Material shown:

---*---

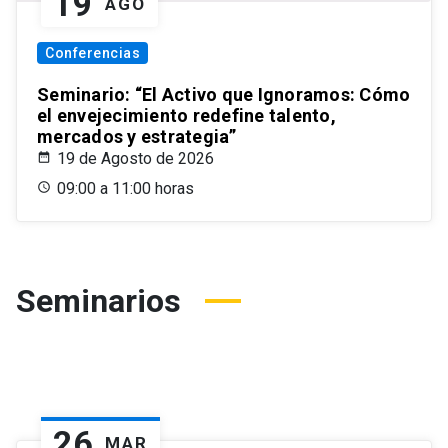
19
AGO
Conferencias
Seminario: “El Activo que Ignoramos: Cómo
el envejecimiento redefine talento,
mercados y estrategia”
19 de Agosto de 2026
09:00 a 11:00 horas
Seminarios
26
MAR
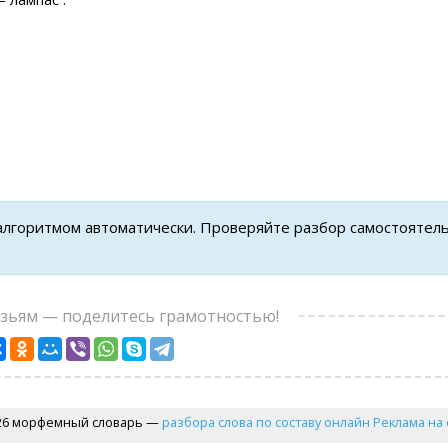
 алгоритмом автоматически. Проверяйте разбор самостоятел
узьям — поделитесь грамотностью!
26 морфемный словарь —
разбора слова по составу онлайн
Реклама на 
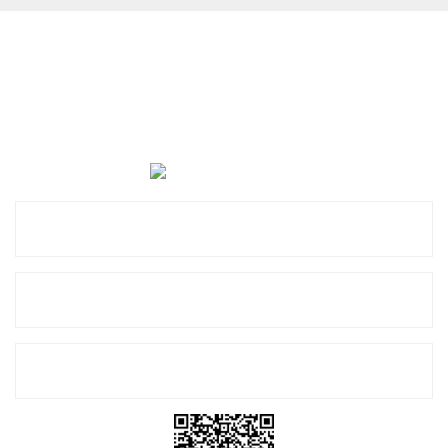
Cevat Otomotiv Japon Korea Yedek Parçaları Üçevler, No:,
47. Sk. No:27, 16120 Nilüfer
0 (850) 885 20 16
Kurumsal
Alışveriş
E-Bülten Listemize Kayıt Olun!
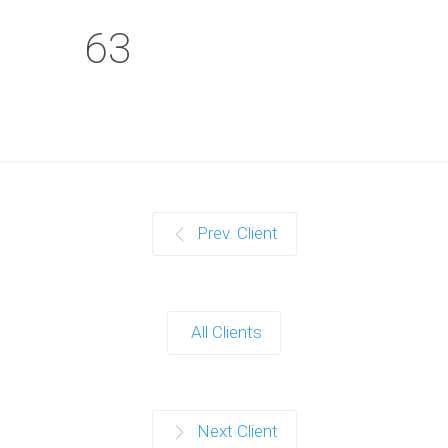
63
Prev. Client
All Clients
Next Client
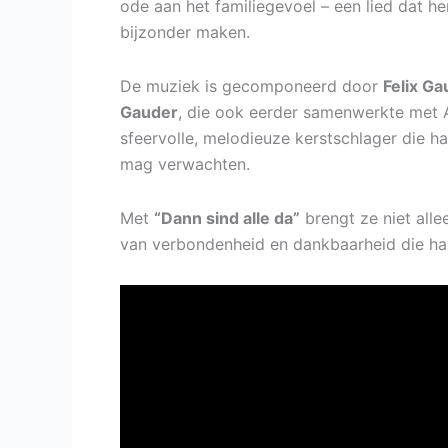
ode aan het familiegevoel – een lied dat he
bijzonder maken.
De muziek is gecomponeerd door
Felix Ga
Gauder
, die ook eerder samenwerkte met An
sfeervolle, melodieuze kerstschlager die h
mag verwachten.
Met
“Dann sind alle da”
brengt ze niet all
van verbondenheid en dankbaarheid die haa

---*---

Task requirements:
None of the pictures belongs in the answer, but all the entries must be repeated exactly.

Response area:
19
AGO
Conferencias
Seminario: “El Activo que Ignoramos: Cómo
el envejecimiento redefine talento,
mercados y estrategia”
19 de Agosto de 2026
09:00 a 11:00 horas
Seminarios
26
MAR
 алгоритмом автоматически. Проверяйте разбор самостоятел
узьям — поделитесь грамотностью!
26 морфемный словарь —
разбора слова по составу онлайн
Реклама на 
Cevat Otomotiv Japon Korea Yedek Parçaları Üçevler, No:,
47. Sk. No:27, 16120 Nilüfer
0 (850) 885 20 16
Kurumsal
Alışveriş
E-Bülten Listemize Kayıt Olun!
63
Prev. Client
All Clients
Next Client
ode aan het familiegevoel – een lied dat he
bijzonder maken.
De muziek is gecomponeerd door
Felix Ga
Gauder
, die ook eerder samenwerkte met An
sfeervolle, melodieuze kerstschlager die h
mag verwachten.
Met
“Dann sind alle da”
brengt ze niet all
van verbondenheid en dankbaarheid die haa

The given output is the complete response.